Jim Young: Okay. So going back to the implementation part, and I'm going to pull back the curtain here. I feel fairly confident, you mentioned the banker goes on vacation, comes back and doesn't realize that policies have changed, continues to plow forward with that sort of thing. That would be me. I will not name the name of my wonderfully patient coworker who has reminded me, I think, every day this week to sign off on the particular company policies that we have to have signed off on by today. And she finally escalated it to a direct Slack to me about five minutes before this podcast of, are you going to sign this? So I guess what I'm saying is, is all right, you can come up with all these great policies. You may even come up with them in a way that works really well with your incentive plans. But again, you've got human beings on the other end that need to see it, absorb it and understand it and then follow through on it.
 
So how many TPS reports can you put out there? And particularly if you also throw in the small bank, big bank part of this thing. It's one thing to go down the hallway and lean on somebody and knock on someone's door and say, "Are you going to do this?" It's another thing when you've got thousands of bankers in multiple time zones and different continents and trying to make sure they're all aware and following policy.
 
Dallas Wells: A lot of stuff to cover in that question. Because again, it's management science here, change management across an organization. But I think the reality is... And look, we've had a lot of discussions about this at Precision Lender. There's an idealistic view that we've tried to adhere to as much as possible, which is provide relationship managers with help, with good, insightful guidance, and give them the information that they need in the moment that they need it so they can make a good decision. And so we want to... Well, a design element of Precision Lender from the early days in trying to solve for how to make a deal work, there was a series of green dots on the screen. Here's the ways to make it work. And that was novel at the time. Still is, really, in most instances.
 
Most bank systems have a series of red dots that need to be cleared.
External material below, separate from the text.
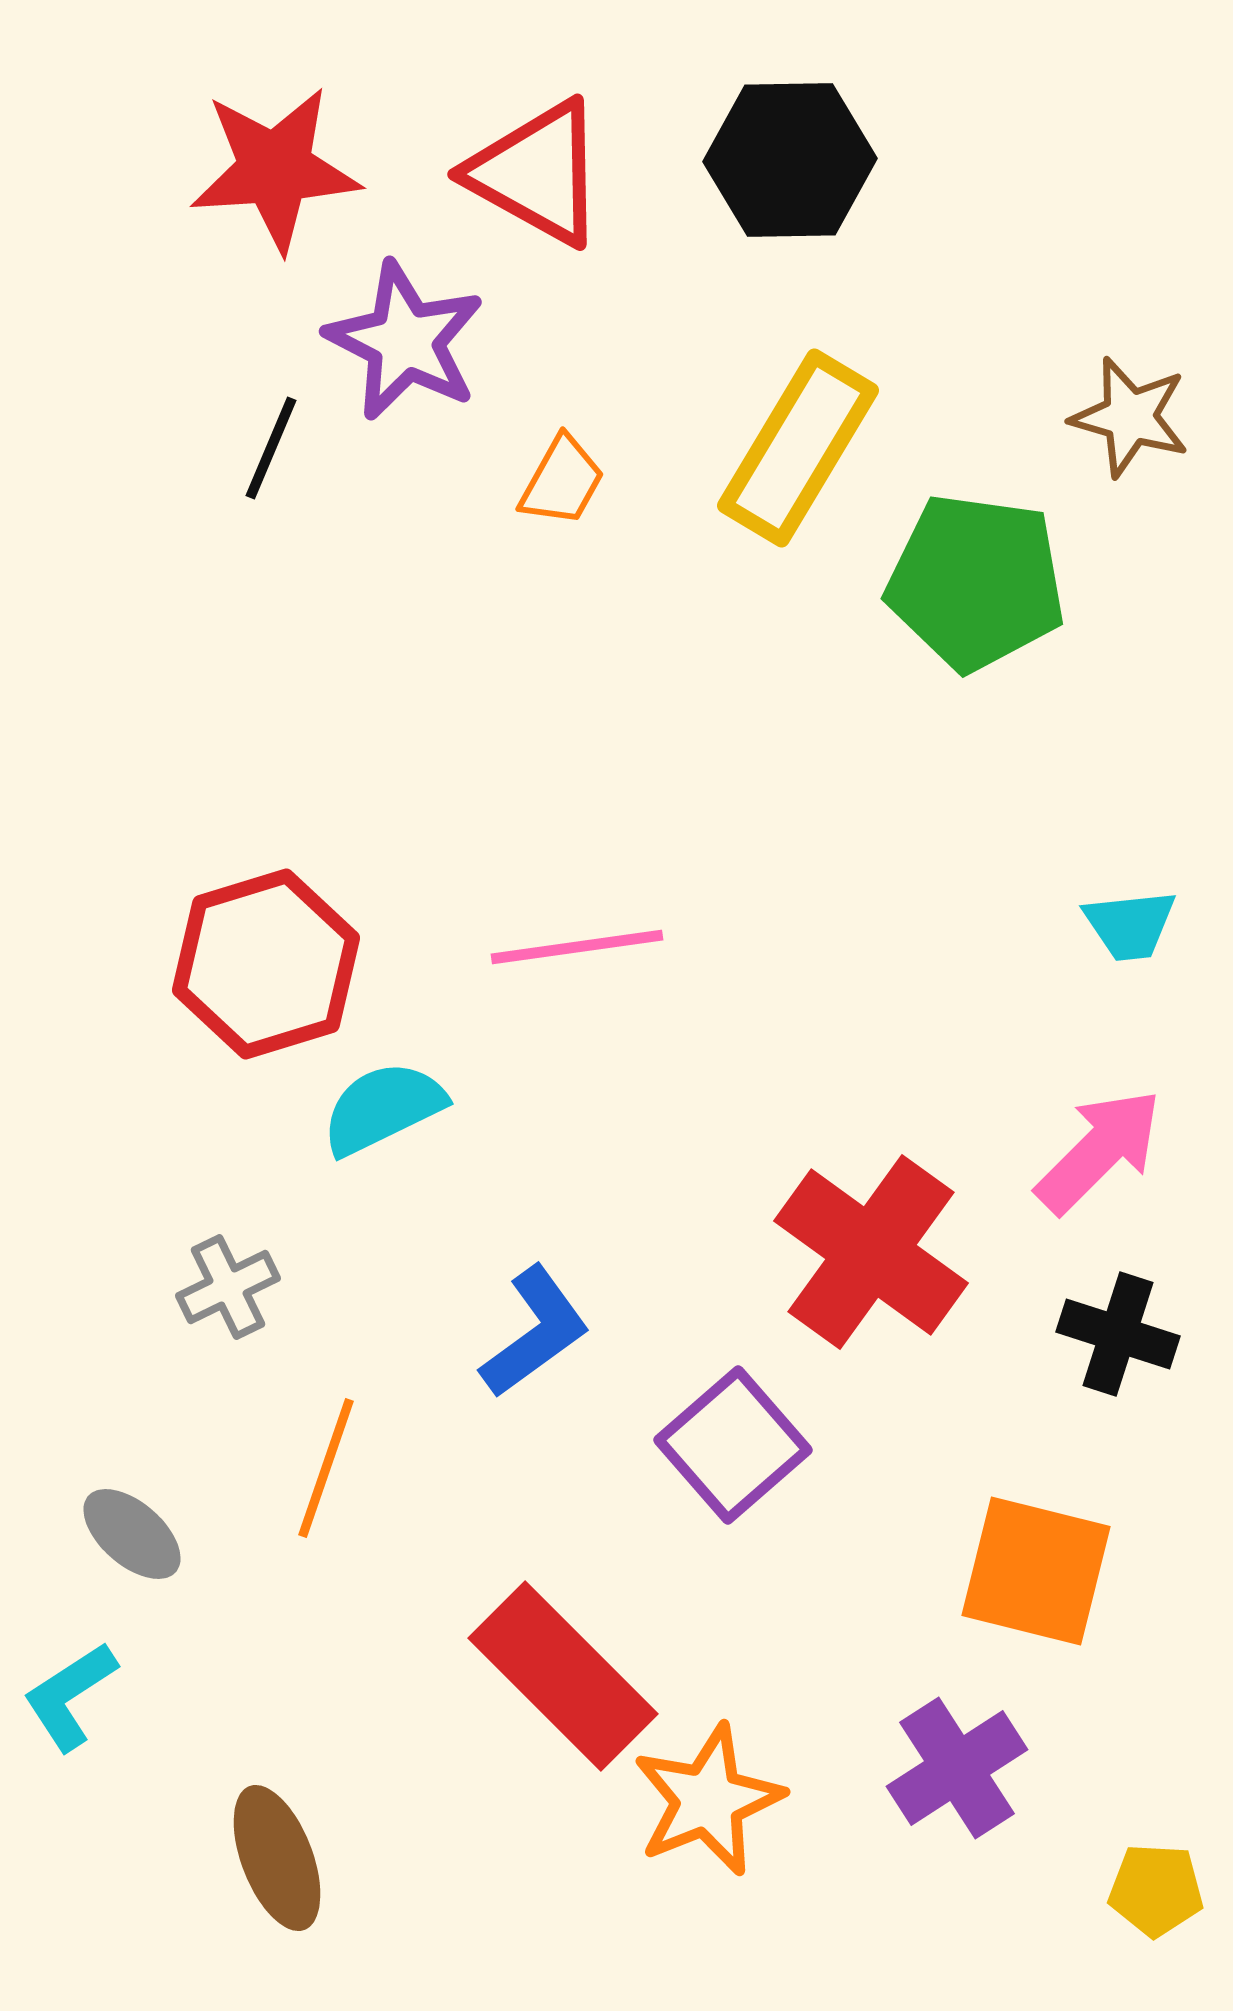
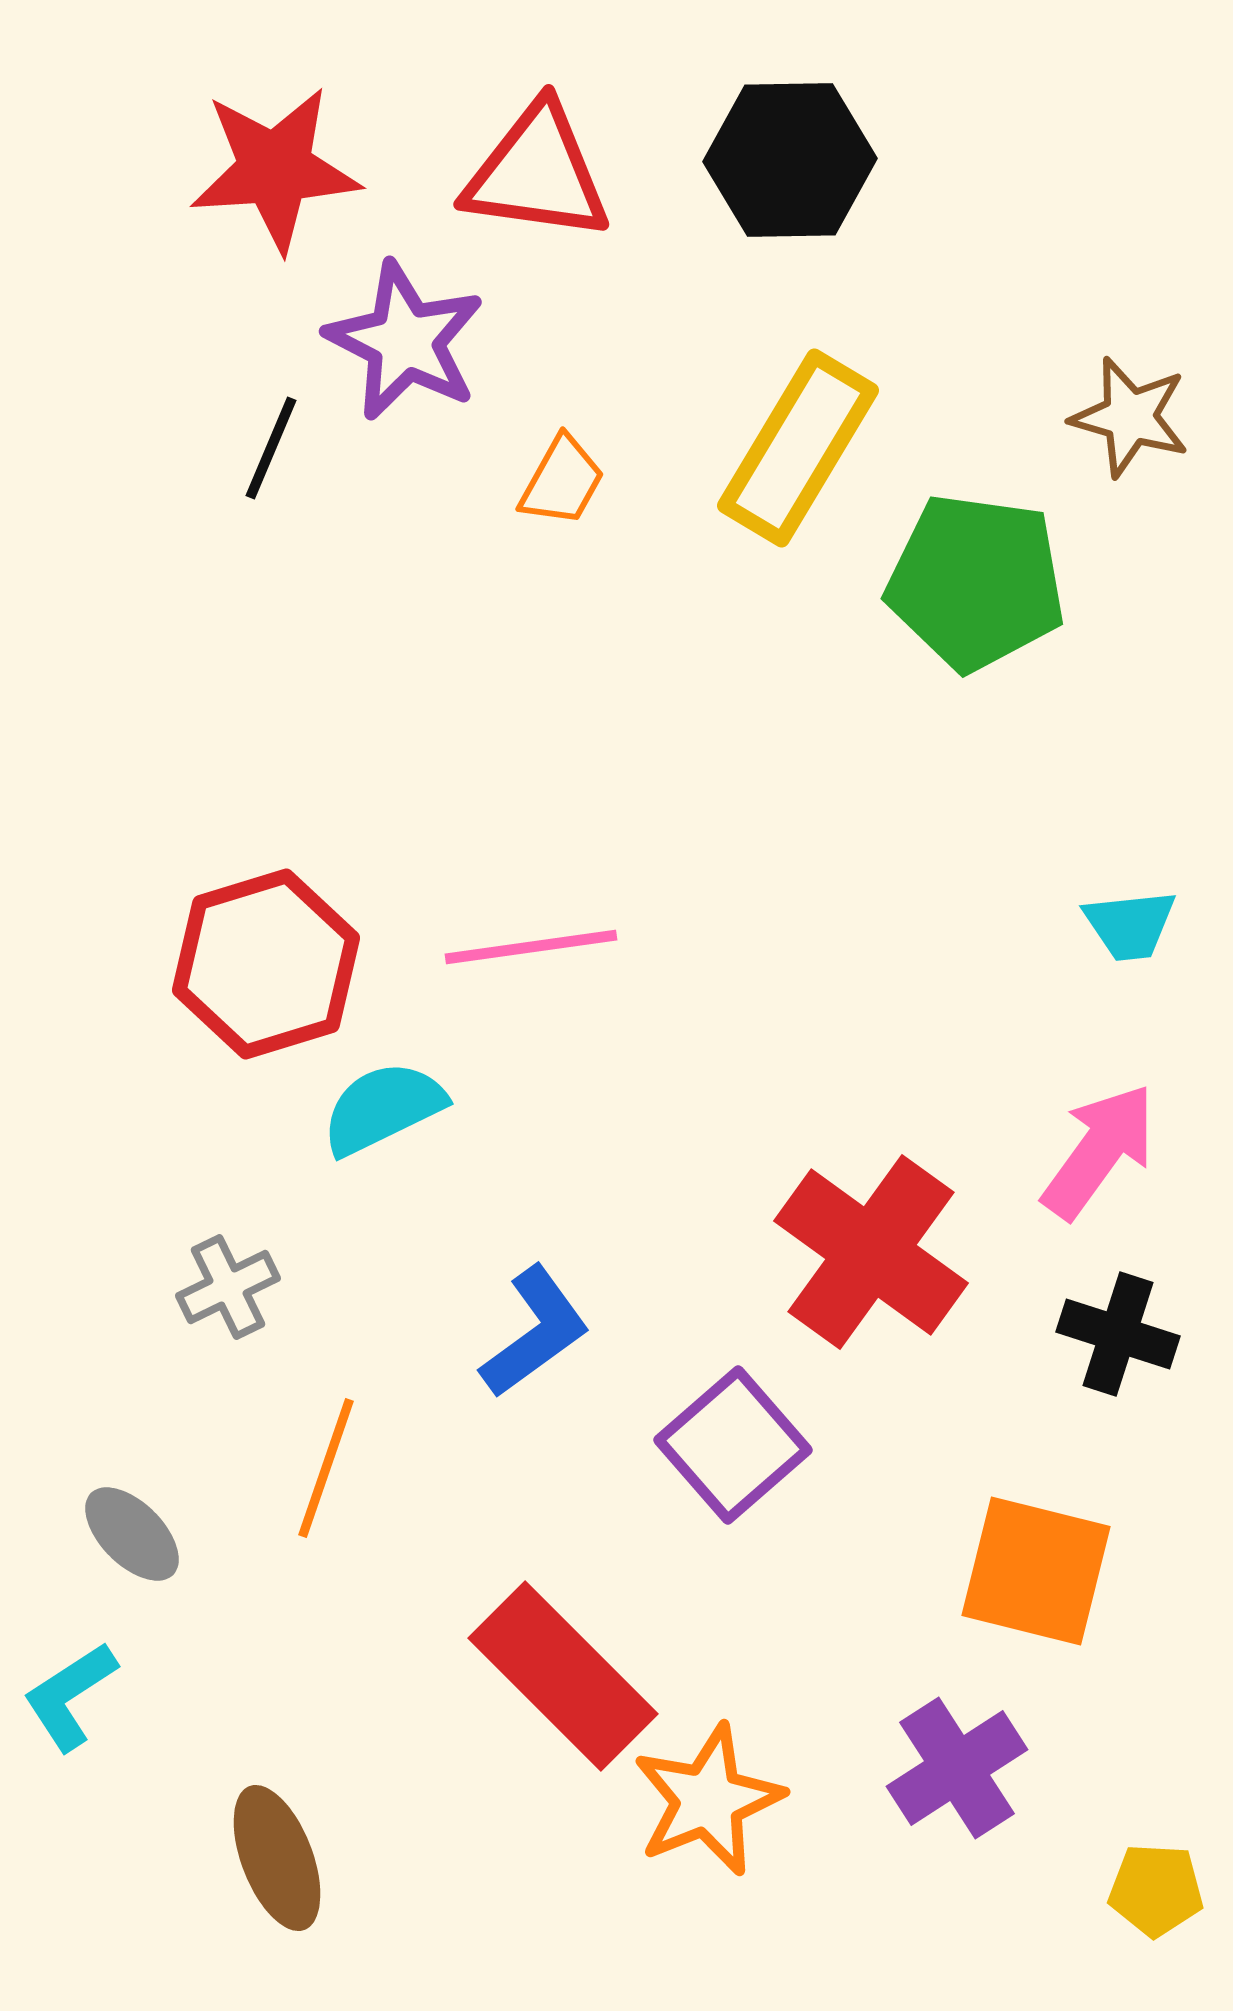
red triangle: rotated 21 degrees counterclockwise
pink line: moved 46 px left
pink arrow: rotated 9 degrees counterclockwise
gray ellipse: rotated 4 degrees clockwise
These are the problems. These are the things outside of policy. These are the flags that must be cleared before the deal can move forward. And we tried to shift that and say, "Here's 10 ways that you could make it work. Use one of those or some combination of those to get to where you need to be," instead of just a big red X on the screen, basically. So that's always been kind of baked into our DNA and what we think is the right approach. There's a pragmatic reality, though, that just as you described, I get some of those friendly reminder emails that slowly escalate, too, until eventually my boss says, "Hey, HR says you still haven't signed the form. What the heck?" That's the accountability loop that you as an organization and especially as the organization gets larger, is just going to have to be part of your reality.
 
There has to be some policing of this, and that's the part that can get really, really tricky of how to actually make that happen in a helpful, useful way. Humans are also really good at tuning out those nags, and especially if you try to use technology to do it, those automated emails from the system that you're supposed to, "Hey, don't forget to do this. Don't forget to do that." Bankers have a ton of these, right? Here's all the technical exceptions that you're supposed to be working on. This borrower still owes you their quarterly financial statement. I'll get to it when I get to it, right? So figuring out how to cut through the noise for the things that are really important, hold your people accountable, there has to be some combination, even in small organizations, some combination of positive, proactive coaching to help on the front end and then holding accountable on the back end, which takes some reporting, some monitoring.
 
You start by reminding the employee, let them solve it themselves, but then it eventually has to be escalated and you have to have another human intervene and say, "You got to do this. You have to follow the rules on this." Or, as we're talking about banking, if you want to do this deal, somebody has to sign off on it. It's not going to go through until an SVP signs it, whatever your policy is. So it's that tricky balance of finding ways for accountability, monitoring of that, that just has to be a part of this.
 
We've had to add more of that to our systems through the years and especially as we've moved into larger and larger enterprise and global banks. When you're trying to hold 10 relationship managers accountable, yeah, you can make the rounds in the office and talk to everybody about it before lunch and you're good. If you're trying to get 10,000 relationship managers to adhere to something, there has to be a technology response. There has to be a report. There was somebody who was out on maternity leave so they've been gone for months. You got to make sure that their stuff is where it's supposed to be. And so there's a whole apparatus that has to go along with that.
 
That is another aspect of what makes this difficult. If you want to move the out of bounds lines, all of those systems have to be updated. Everything has to be changed. The thresholds to have to be moved, how it gets escalated has to be moved. Things that sound simple when you write them on the whiteboard, the engineers come back and they're like, yeah, in four months we'll have everything updated. It gets hard so I get it, but that's why you have to do this prioritization of which things really matter, which things are really important. Try to spend your relationship managers' time and attention on the things that really move the needle and remove as much of the other noise and nagging as you can. And it's hard.
 
Jim Young: Yeah. Gosh, it just comes up with a couple more sort of what-abouts that add some difficulty to it. Because, again, going back to my example, what I was getting was the sort of the tech start of it, which was the automated emails that go out to everybody sort of thing that's the easier part to implement. And I have sort of mentally trained, not in a good way, but automated email, that's not necessarily that important. Direct Slack from someone? Okay, now it is. But again, multiply me times 10,000. Direct Slacks aren't an option.
 
And it's the sort of thing of you want people to not feel ...  And I think this is again, what some of the bankers over in Europe were asking, it was, "How do we do this in a way that doesn't... We have to know when people are outside those lines. We have to know that and we have to be able to tell them to stay between them, but we also don't want to make them feel like there's a closed circuit camera in their office all day long monitoring every movement.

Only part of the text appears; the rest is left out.